OGF: What is the biggest change in governance practices these days?
Outi: Some of the hot issues that we observe in the boardrooms today: higher fundraising expectations, difficulty dealing with the changing of the guard from one generation to the next, rebranding, adapting to social media. Practices change slowly but accepting change as necessary is inevitable.
OGF: The book talks about procedural vs. performance accountability: what does this mean and what are its impacts?
Outi: We can probably credit three recent “authoritative” measures that have had an impact on the increased attention to accountability. The Sarbanes Oxley Act woke up the nonprofit sector as it got worried about similar regulation controlling the diverse organizations on our side. The Senate Finance Committee a few years ago spent countless hours focusing on specific tax-exempt practices. And now the new Form 990 wants all filing organizations to explain their governance processes, not just to state whether specific policies are in place. All this attention has forced nonprofit boards to take a deeper look at their own household items and how they carry on their governance work. Procedure became the hot button issue – maybe at times to the detriment of the overall performance of the organization.

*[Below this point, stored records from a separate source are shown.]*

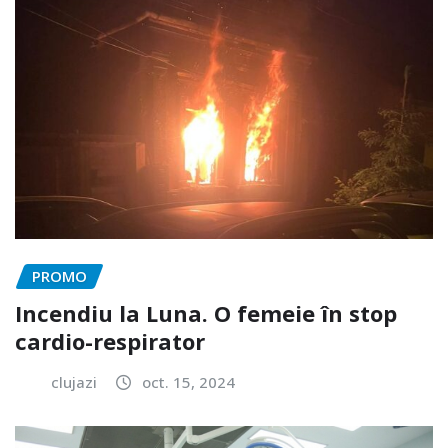
PROMO
Incendiu la Luna. O femeie în stop
cardio-respirator
clujazi
oct. 15, 2024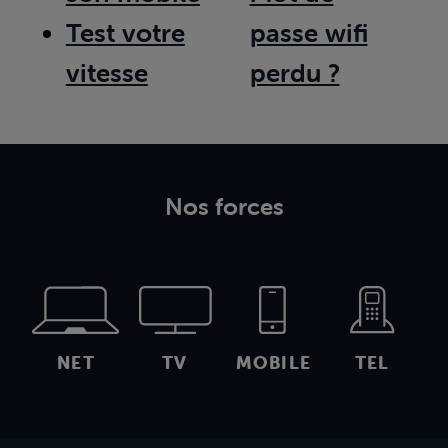
Test votre
passe wifi
vitesse
perdu ?
Nos forces
NET
TV
MOBILE
TEL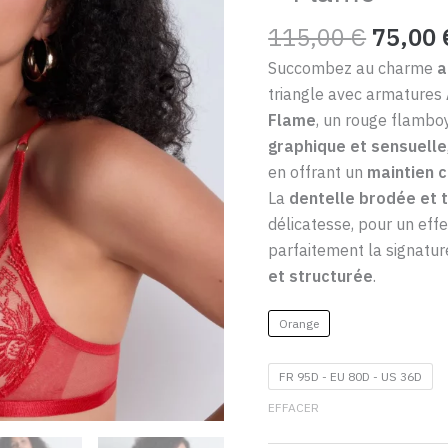
avec
115,00
€
75,00
armatures
Aubade
Succombez au charme
a
Rules
triangle avec armatures
of
Flame
, un rouge flamboy
Attraction
graphique et sensuelle
–
en offrant un
maintien 
Flame
La
dentelle brodée et 
délicatesse, pour un eff
parfaitement la signatu
et structurée
.
Orange
FR 95D - EU 80D - US 36D
EFFACER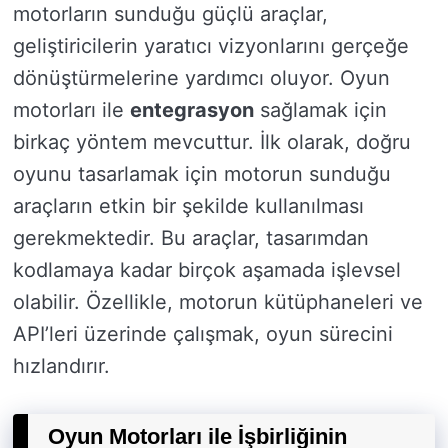
motorların sunduğu güçlü araçlar,
geliştiricilerin yaratıcı vizyonlarını gerçeğe
dönüştürmelerine yardımcı oluyor. Oyun
motorları ile
entegrasyon
sağlamak için
birkaç yöntem mevcuttur. İlk olarak, doğru
oyunu tasarlamak için motorun sunduğu
araçların etkin bir şekilde kullanılması
gerekmektedir. Bu araçlar, tasarımdan
kodlamaya kadar birçok aşamada işlevsel
olabilir. Özellikle, motorun kütüphaneleri ve
API’leri üzerinde çalışmak, oyun sürecini
hızlandırır.
Oyun Motorları ile İşbirliğinin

OGF: The book suggests that nonprofits are focusing more on procedural accountability: do you see this trend changing?
Outi: Compliance – paying attention to legal requirements or procedural accountability – is the base of good governance but it can’t be an end in itself. Exceptional boards get their ducks in a row and then start focusing on how to make a real difference. They understand that making a difference is the ultimate purpose of their organization so paying attention to impact is their driving force. Any board that has realized this is paying attention to performance measures.

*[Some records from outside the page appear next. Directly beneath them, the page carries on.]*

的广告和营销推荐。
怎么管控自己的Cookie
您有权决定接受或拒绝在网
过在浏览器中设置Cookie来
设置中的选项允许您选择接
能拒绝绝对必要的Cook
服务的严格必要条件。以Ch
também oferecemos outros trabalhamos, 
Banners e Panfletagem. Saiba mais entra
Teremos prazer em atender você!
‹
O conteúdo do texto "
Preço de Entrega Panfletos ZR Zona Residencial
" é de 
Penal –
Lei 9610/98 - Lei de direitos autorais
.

OGF: How will a foundation’s board and the foundation itself benefit from shifting to an appropriate balance between governance and management?
Outi: There are times when a board needs to take a step back and get more involved in the operational issues. During a chief executive transition the board needs to keep a closer eye on the operations to ensure that nothing falls between the cracks, that attention is paid to the critical issues even when daily leadership is missing. As mentioned above, when the organization struggles with finances – due to the tough economy or mismanagement – the board’s fiduciary duty requires it to get closer to the numbers and processes to ensure the organization remains viable and is able to readjust its activities appropriately. During calm periods the board needs to assume its governance role: keep track of the past but focus on the future.